Taux de change non répercuté
Sur le marché de la musique en téléchargement, le consommateur suisse peut toutefois faire jouer la concurrence. Il existe, en effet, des marchands qui appliquent plus scrupuleusement le taux de change. C’est le cas d’exlibris.ch, filiale de Migros, notamment. Le dernier album du groupe Muse y est disponible au prix de 13.90 fr., un tarif à mi-chemin entre celui de iTunes et des sites étrangers.
La marque à la pomme est encore plus gourmande sur les œuvres cinématographiques. Elles sont plus de 30% moins chères en dehors de nos frontières. La concurrence est ici plus difficile à faire jouer. En Suisse, peu de fournisseurs proposent l’achat définitif de films. Le système privilégié est la vidéo «à la demande» (VOD), où le bien est visible pendant un temps donné.
Enfin, le marché du livre numérique est différent. Les œuvres proviennent en grande partie des éditeurs français qui fixent le prix de vente. Certains peinent à répercuter le taux de change. C’est le cas de Hachette dont le dernier best-seller de J.K. Rowling, «Une place à prendre», revient 16% plus cher en Suisse qu’en France.

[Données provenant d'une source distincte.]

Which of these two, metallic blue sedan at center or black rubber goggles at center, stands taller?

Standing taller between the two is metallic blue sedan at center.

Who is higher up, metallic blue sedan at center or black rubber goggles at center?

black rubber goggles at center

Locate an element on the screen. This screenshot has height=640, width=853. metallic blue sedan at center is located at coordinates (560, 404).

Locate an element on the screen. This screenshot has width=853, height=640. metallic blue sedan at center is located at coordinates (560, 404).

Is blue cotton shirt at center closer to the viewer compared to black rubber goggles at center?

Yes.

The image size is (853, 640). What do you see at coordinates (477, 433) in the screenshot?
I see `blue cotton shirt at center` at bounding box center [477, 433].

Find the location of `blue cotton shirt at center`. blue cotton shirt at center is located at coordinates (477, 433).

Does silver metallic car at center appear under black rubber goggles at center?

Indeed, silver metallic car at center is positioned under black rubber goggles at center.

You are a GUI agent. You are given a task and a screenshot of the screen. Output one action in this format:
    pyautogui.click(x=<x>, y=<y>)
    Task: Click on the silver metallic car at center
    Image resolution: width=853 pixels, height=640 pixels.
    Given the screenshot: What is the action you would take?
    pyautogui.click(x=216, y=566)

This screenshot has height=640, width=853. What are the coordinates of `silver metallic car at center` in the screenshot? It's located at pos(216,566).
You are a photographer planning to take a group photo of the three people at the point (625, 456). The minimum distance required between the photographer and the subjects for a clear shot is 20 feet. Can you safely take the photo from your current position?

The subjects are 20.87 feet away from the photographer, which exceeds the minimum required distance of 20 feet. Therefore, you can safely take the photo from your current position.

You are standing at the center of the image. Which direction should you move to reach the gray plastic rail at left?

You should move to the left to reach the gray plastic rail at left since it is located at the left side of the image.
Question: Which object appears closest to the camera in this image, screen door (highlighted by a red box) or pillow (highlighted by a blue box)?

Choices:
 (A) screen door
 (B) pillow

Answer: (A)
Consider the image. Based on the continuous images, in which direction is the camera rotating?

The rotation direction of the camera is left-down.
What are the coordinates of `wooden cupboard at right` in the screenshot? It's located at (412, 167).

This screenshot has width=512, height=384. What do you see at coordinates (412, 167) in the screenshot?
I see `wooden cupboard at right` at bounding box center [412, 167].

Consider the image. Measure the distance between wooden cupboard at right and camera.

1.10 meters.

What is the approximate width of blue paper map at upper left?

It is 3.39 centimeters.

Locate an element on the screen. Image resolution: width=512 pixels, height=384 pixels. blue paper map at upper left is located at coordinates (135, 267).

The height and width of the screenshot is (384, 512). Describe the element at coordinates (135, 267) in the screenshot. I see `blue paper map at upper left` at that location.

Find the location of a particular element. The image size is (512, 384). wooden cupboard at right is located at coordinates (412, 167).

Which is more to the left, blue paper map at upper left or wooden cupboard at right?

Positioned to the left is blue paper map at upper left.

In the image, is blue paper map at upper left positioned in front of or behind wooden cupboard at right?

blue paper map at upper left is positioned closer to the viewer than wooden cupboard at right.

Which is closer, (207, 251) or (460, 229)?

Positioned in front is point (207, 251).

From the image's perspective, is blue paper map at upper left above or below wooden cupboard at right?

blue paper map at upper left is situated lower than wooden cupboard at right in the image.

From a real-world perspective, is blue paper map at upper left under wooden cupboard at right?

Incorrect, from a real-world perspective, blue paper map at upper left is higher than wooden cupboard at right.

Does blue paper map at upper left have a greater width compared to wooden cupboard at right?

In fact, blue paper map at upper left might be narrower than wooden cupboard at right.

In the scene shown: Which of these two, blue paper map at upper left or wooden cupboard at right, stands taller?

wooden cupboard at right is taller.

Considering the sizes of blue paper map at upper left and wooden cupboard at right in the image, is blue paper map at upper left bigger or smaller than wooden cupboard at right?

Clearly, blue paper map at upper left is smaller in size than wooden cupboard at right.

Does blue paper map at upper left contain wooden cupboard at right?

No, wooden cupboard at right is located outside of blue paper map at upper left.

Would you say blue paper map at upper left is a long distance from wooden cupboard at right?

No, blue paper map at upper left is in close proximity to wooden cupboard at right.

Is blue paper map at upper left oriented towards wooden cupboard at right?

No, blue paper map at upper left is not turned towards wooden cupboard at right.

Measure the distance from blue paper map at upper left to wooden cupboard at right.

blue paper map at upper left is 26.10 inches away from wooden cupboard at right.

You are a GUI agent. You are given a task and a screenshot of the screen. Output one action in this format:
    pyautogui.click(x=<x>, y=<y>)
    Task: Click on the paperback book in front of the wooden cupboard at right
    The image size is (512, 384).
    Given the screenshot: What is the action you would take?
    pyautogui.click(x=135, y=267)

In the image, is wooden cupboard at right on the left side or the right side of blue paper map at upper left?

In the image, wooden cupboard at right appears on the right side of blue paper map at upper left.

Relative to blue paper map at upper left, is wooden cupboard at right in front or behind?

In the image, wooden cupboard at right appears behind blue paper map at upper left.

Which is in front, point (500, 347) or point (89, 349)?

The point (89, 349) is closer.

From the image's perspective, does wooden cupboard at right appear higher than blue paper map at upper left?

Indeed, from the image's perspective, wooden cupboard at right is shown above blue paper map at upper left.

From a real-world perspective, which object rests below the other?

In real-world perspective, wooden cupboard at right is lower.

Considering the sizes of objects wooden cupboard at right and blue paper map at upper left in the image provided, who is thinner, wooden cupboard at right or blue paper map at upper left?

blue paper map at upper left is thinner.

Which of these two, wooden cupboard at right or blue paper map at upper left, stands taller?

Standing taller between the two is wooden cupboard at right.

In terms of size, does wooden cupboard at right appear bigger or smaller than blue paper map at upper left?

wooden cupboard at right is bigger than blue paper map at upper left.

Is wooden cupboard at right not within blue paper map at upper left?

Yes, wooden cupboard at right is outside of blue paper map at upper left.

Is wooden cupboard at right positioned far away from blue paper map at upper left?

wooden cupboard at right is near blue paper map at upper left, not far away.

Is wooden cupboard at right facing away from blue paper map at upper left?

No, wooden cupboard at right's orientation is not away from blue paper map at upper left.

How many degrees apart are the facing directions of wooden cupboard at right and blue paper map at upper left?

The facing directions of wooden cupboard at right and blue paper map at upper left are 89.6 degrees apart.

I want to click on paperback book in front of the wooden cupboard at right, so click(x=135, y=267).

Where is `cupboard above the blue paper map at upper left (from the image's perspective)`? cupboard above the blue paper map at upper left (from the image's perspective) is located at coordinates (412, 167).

D’autres maisons d’édition jouent davantage le jeu. Une des meilleures ventes de la rentrée littéraire, «Home», de Toni Morrison, chez Bourgois, est par exemple disponible pour 15.70 fr. en Suisse et 15.50 fr. en France.
Loïc Delacour
CE QUE DIT LA LOI
Passer par les sites d’e-commerce étrangers
Puisque les prix sont plus avantageux sur certains sites web étrangers, pourquoi ne pas s’y fournir directement? L’affirmative semble aller de soi. Tel n’est pourtant pas le cas. En effet, les commerçants en ligne ont élevé plusieurs barrières techniques pour bloquer l’accès à leurs services depuis l’étranger. Pour géolocaliser l’internaute, leurs services se basent sur deux critères: l’adresse IP de l’ordinateur, comparable à une carte de visite laissée en chemin, et le compte bancaire de l’utilisateur.
Pour déjouer ces obstacles, il faut d’abord se procurer une carte de crédit auprès d’un établissement voisin, ce qui est possible même sans adresse en France. Puis, plus compliqué, transiter par un serveur tiers, souvent payant, afin de masquer son adresse IP.
Reste, la question de la légalité de telles démarches, puisque la plupart des conditions générales de vente précisent clairement que le client doit être domicilié dans le même pays que le vendeur. Passer à l’achat malgré tout est donc une violation du contrat. En règle générale, cela ne va guère plus loin, car, une fois le paiement effectué et le bien téléchargé, les deux parties sont satisfaites.